In my head bedtimes are blissful in other people’s houses. The children have a lovely bath, where they splash their bubbles, but not so much that all the walls are soaking wet, then happily get themselves into their pyjamas. Everyone has cuddles and then get read a bedtime story. Kisses all round, then lights off, parents head downstairs, pour a glass of wine and then sit and chat about their days before finally going to bed themselves several hours later. I know this isn’t the reality for lots of people but surely there are some people out there? Surely?
This is definitely not what bedtime is like in our house. For a start there is no bath.

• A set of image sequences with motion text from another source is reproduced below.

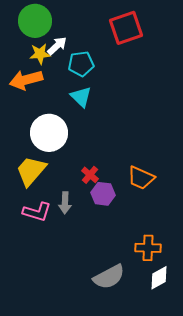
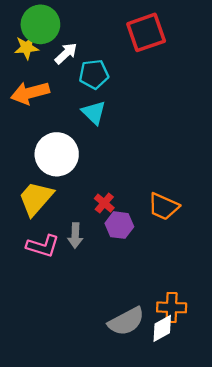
yellow star: (40, 54) -> (27, 48), moved
orange cross: (148, 248) -> (172, 307), moved
white diamond: (159, 278) -> (162, 328), moved

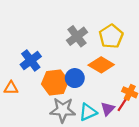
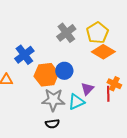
orange diamond: (101, 65) -> (103, 52), moved
red line: (123, 103) -> (108, 94), turned -35
purple triangle: (108, 109) -> (87, 89), moved

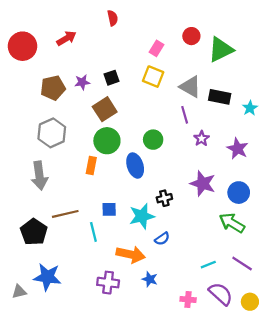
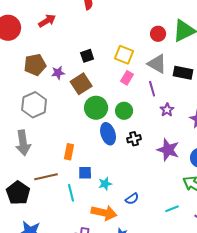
red circle: (191, 36) -> (158, 34), moved
pink rectangle: (156, 48) -> (127, 78), moved
purple star: (82, 82) -> (58, 73), moved
green circle: (107, 141) -> (96, 108), moved
orange rectangle: (91, 166) -> (69, 152), moved
black cross: (164, 198) -> (134, 139), moved
cyan star: (142, 216) -> (105, 184), moved, size x0.6
cyan line: (208, 265) -> (172, 209), moved

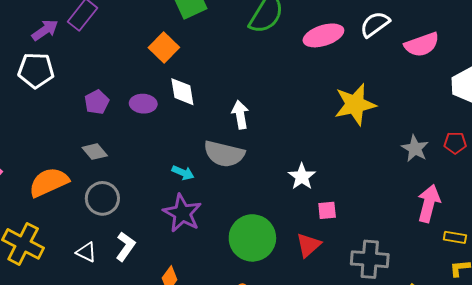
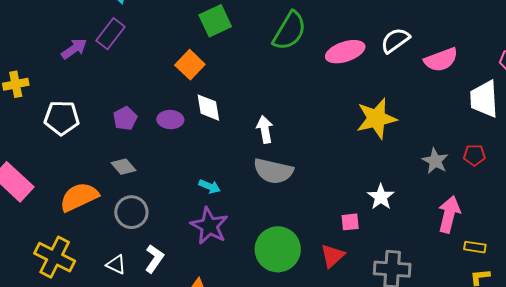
white pentagon: (36, 70) -> (62, 118), moved
gray semicircle: (224, 154) -> (273, 171), moved
white star: (302, 177) -> (381, 197), moved

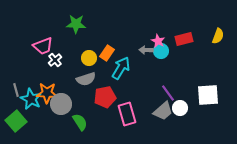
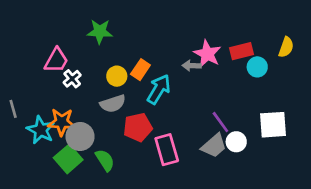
pink star: (158, 41) -> (207, 54), size x1.5
pink trapezoid: (43, 46) -> (56, 60), turned -40
cyan circle: (161, 51) -> (257, 67), moved
gray line: (16, 90) -> (13, 109), moved
green square: (16, 121) -> (68, 159), moved

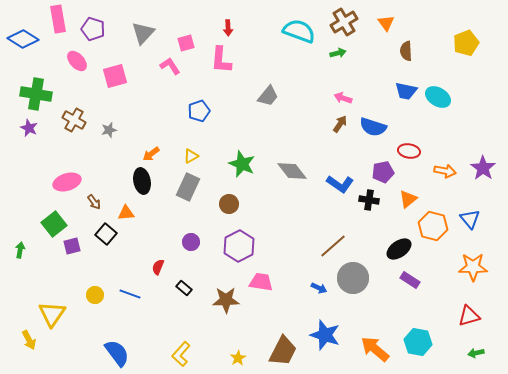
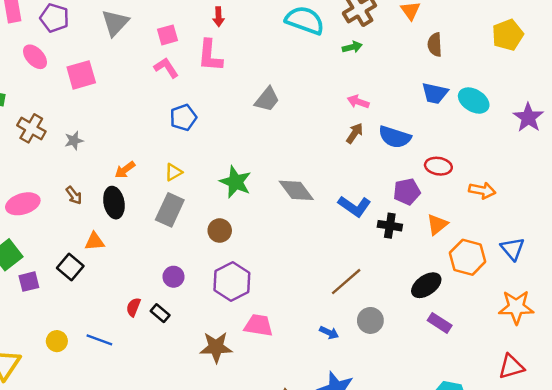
pink L-shape: (170, 66) -> (166, 68), moved
purple star: (483, 168) -> (528, 118), moved
brown arrow: (94, 202) -> (74, 195), moved
gray circle: (353, 278) -> (370, 320), size x0.7
black rectangle: (184, 288) -> (160, 313), moved

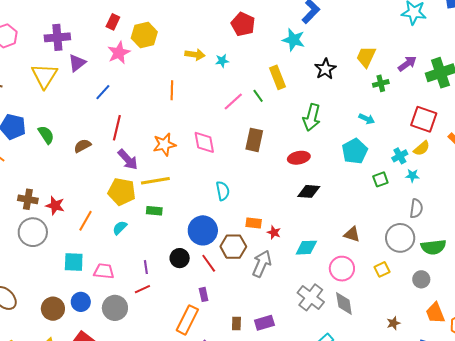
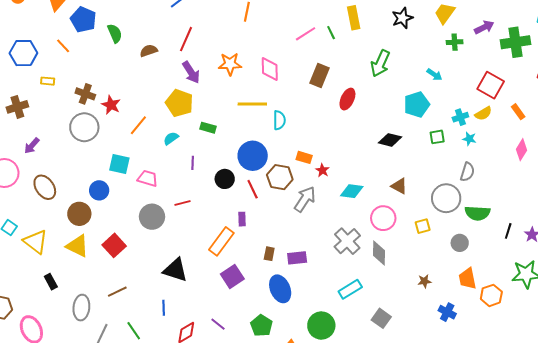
red ellipse: (299, 158) -> (347, 99), moved, turned -65
yellow line: (155, 181) -> (252, 104), moved
black diamond: (309, 191) -> (390, 140), moved
purple line: (146, 267) -> (193, 163), moved
blue circle: (81, 302) -> (99, 190), moved
brown circle: (53, 309) -> (79, 214), moved

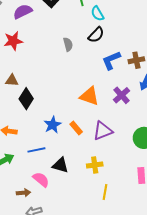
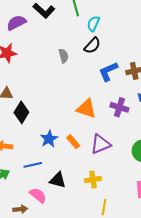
cyan semicircle: (98, 14) -> (93, 24), turned 56
purple cross: (121, 95) -> (119, 107), turned -30

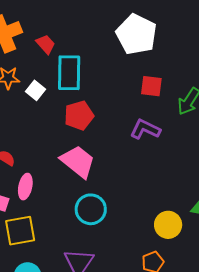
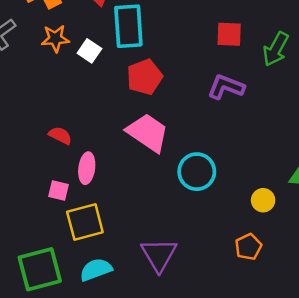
cyan circle: (91, 209) -> (197, 172), moved
yellow circle: (168, 225) -> (263, 200), size x0.7

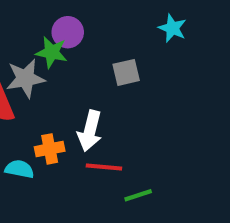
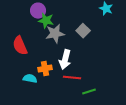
purple circle: (68, 32) -> (38, 11), moved
gray square: (126, 72) -> (83, 31), turned -32
gray star: (25, 78) -> (55, 34), moved

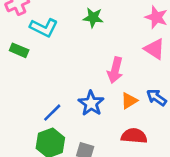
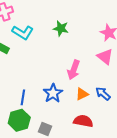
blue line: (52, 113) -> (23, 97), turned -42

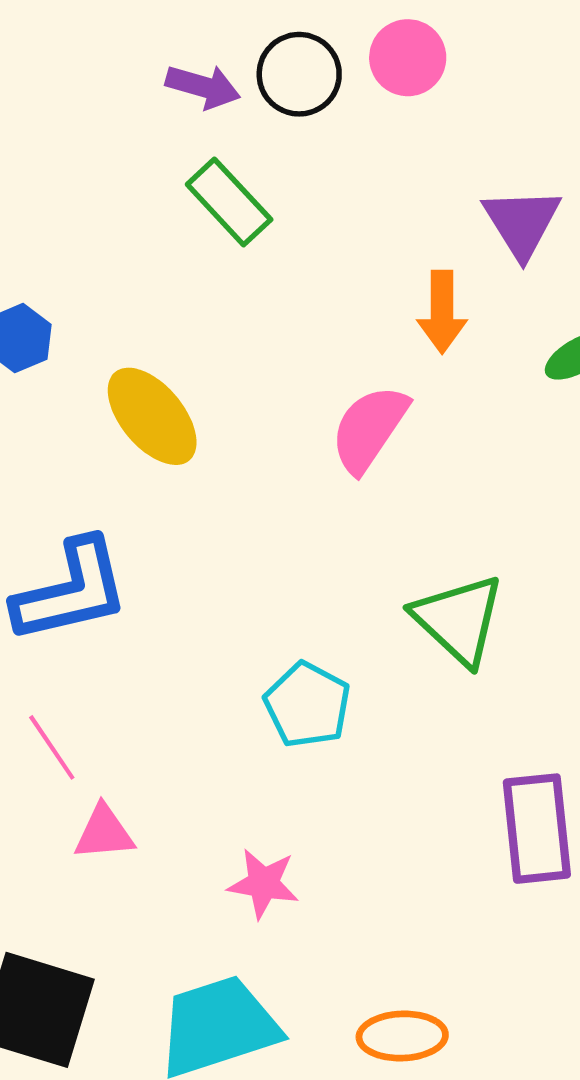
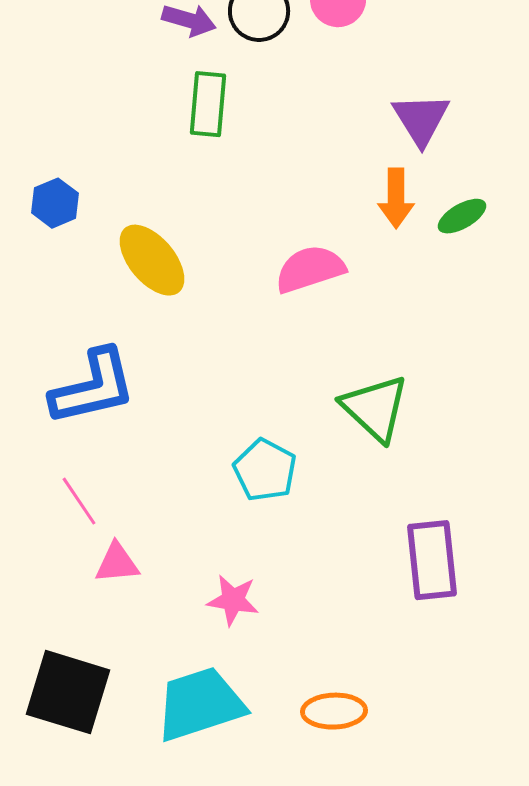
green rectangle: (229, 202) -> (208, 104), turned 48
orange arrow: (442, 312) -> (396, 198), moved
pink semicircle: (369, 429) -> (310, 269), turned 38

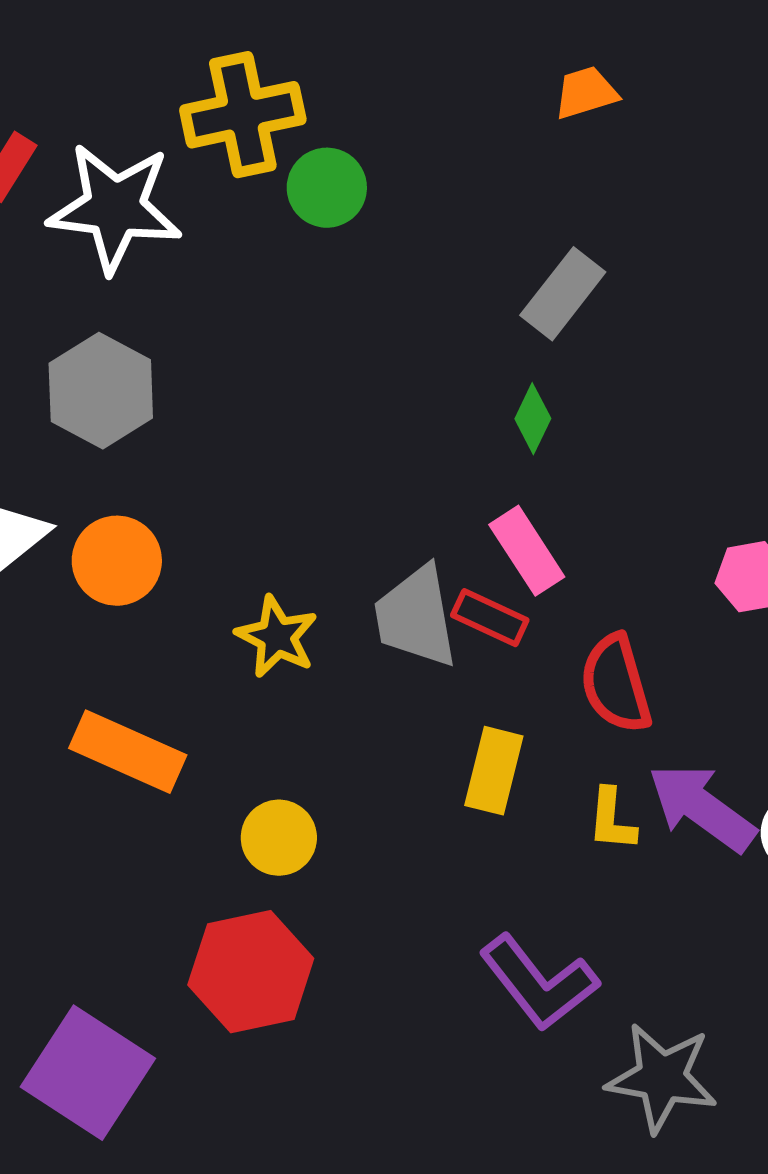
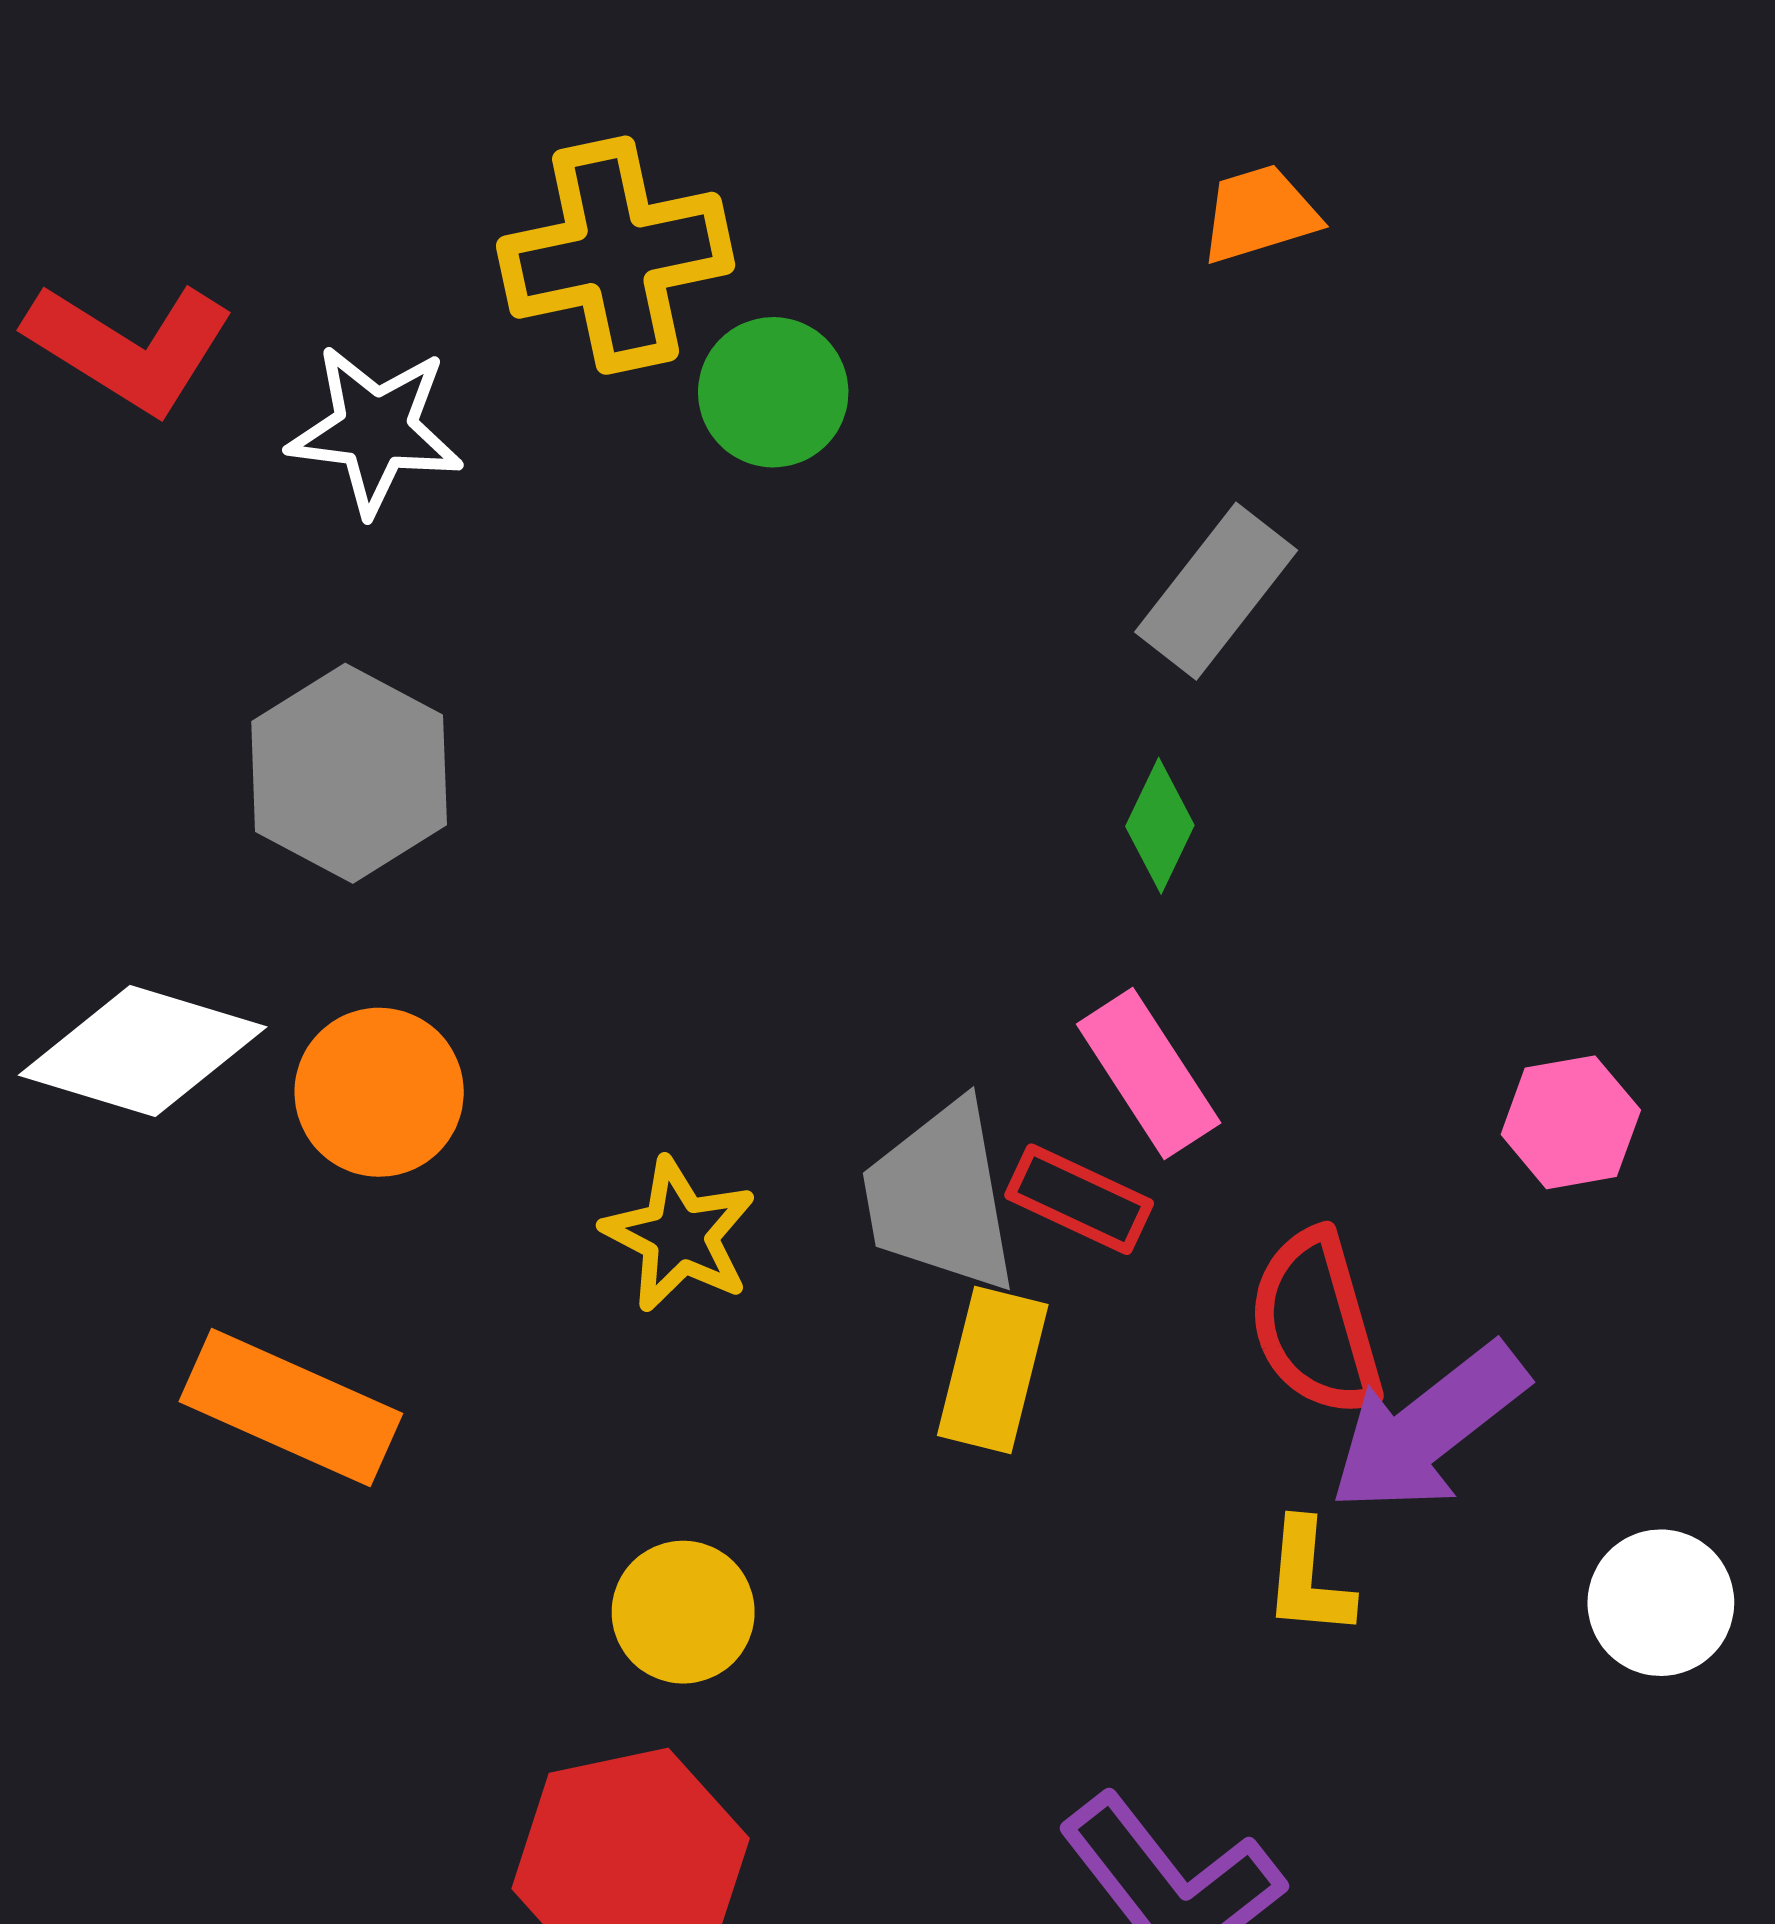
white star: (115, 208) -> (375, 430), size x0.7
orange rectangle: (128, 752) -> (291, 1408), moved
yellow rectangle: (494, 771) -> (993, 1370), moved
purple arrow: (702, 808) -> (1428, 1428), moved, turned -74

Our kids tend to get bathed once a week unless they’re exceptionally dirty, and then their baths are normally during the daytime. I fundamentally believe that children are supposed to be a little bit grubby, plus it really irritates my boy’s skin. So instead, once I finally insist that it’s bedtime, we head upstairs and they play Party Parade. I have no idea how this particular game started, but it essentially consists of the two of them bouncing/running around the bed, crashing into each other, whilst singing the Catchphrase music (sorry for anyone too young to remember this!) My son may not be able to talk yet but he can do the Catchphrase music perfectly. Occasionally it may be the Tetris music instead if they’re feeling particularly hyper.
I realise that bedtime should be a beautiful, calming experience, all about winding down from the excitement of the day. I really do try. I do. I turn all the lights down low, speak in a calm manner, politely remind them that it’s time to get ready for bed, but it inevitably ends with me trying to catch each of them and grapple them into their pyjamas. On really bad nights I declare they can get ready for bed by themselves and head downstairs, shutting the baby gate behind me. This results in my daughter becoming completely hysterical and my son trying to abseil over the banisters. Finally, pyjamas on, we begin the bribing/emotional blackmail/shouting involved in getting them to sit on the toilet and brush their teeth.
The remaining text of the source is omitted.